• **WHAT IS NEEDED**
Your answer should consist of each line from the data below that contains "communicati".

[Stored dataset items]

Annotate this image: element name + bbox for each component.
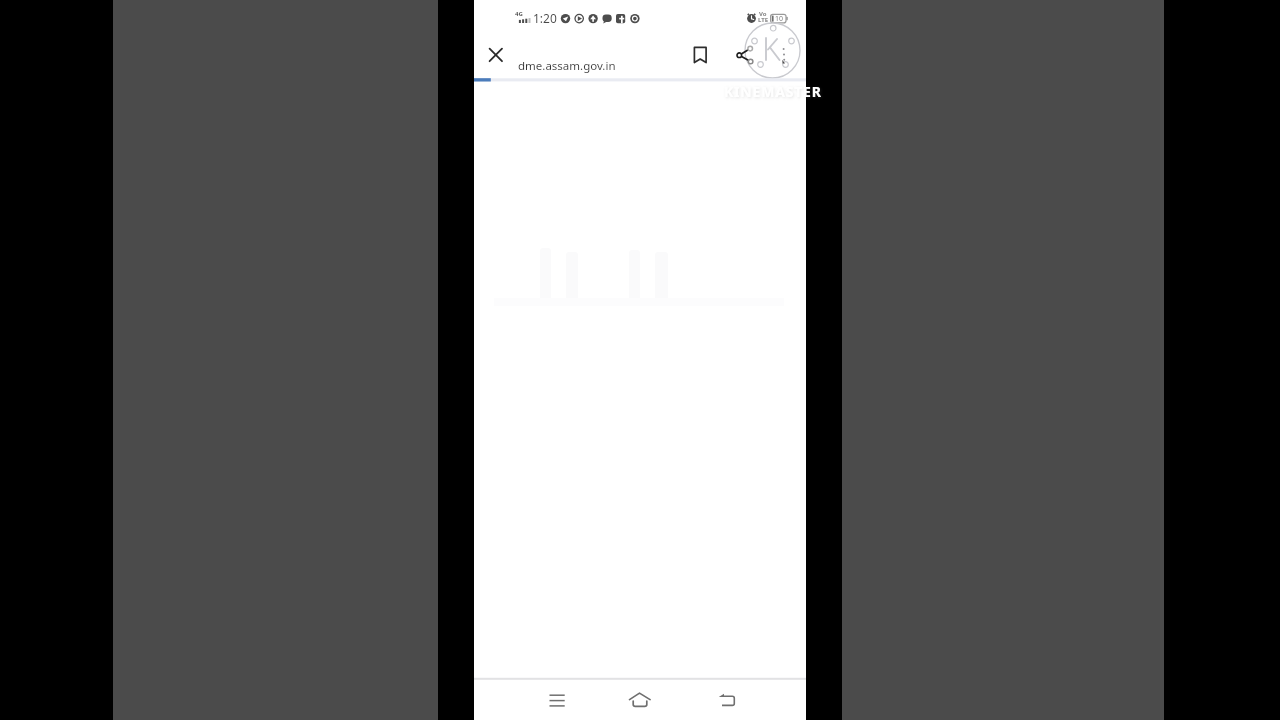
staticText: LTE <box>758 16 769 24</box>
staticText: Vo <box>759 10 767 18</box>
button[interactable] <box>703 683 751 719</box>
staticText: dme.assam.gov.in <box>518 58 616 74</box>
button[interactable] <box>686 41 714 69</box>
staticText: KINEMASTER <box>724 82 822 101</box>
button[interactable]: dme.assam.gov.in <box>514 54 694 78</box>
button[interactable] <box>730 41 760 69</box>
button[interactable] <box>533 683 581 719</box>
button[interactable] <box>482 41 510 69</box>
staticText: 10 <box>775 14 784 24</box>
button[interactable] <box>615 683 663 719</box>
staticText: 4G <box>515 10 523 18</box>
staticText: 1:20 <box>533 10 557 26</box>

* * *

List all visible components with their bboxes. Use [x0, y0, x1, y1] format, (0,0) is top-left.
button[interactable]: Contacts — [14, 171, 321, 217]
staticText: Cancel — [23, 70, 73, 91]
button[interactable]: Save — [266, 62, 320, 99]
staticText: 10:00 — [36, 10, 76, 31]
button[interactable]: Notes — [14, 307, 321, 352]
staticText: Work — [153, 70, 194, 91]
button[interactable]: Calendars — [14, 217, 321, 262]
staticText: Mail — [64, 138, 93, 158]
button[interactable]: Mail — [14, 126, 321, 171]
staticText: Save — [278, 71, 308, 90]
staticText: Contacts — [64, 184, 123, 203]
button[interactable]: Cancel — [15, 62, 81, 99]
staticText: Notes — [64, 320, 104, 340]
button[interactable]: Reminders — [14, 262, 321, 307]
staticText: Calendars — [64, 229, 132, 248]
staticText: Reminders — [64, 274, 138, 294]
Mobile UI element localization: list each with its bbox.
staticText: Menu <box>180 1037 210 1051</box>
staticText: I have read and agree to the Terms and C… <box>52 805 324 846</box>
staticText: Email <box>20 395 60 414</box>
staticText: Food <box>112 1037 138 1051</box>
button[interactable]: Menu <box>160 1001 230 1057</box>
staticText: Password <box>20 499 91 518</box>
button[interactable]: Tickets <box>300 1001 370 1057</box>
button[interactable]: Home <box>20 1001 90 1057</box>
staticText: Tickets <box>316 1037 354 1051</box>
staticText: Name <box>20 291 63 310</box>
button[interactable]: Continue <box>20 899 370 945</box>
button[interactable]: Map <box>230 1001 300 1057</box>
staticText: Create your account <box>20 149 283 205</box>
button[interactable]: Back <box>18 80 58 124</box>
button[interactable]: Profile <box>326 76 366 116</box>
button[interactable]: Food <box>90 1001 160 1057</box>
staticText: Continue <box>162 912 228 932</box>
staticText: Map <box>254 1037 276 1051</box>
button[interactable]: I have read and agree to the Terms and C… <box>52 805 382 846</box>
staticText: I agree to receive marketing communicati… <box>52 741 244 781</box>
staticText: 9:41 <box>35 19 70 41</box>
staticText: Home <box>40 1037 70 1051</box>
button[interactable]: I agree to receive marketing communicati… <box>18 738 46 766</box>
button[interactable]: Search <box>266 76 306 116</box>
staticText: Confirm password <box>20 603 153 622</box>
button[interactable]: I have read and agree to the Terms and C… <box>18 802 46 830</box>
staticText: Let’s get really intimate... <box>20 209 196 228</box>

• **RESULT**
staticText: I agree to receive marketing communicati… <box>52 741 244 781</box>
button[interactable]: I agree to receive marketing communicati… <box>18 738 46 766</box>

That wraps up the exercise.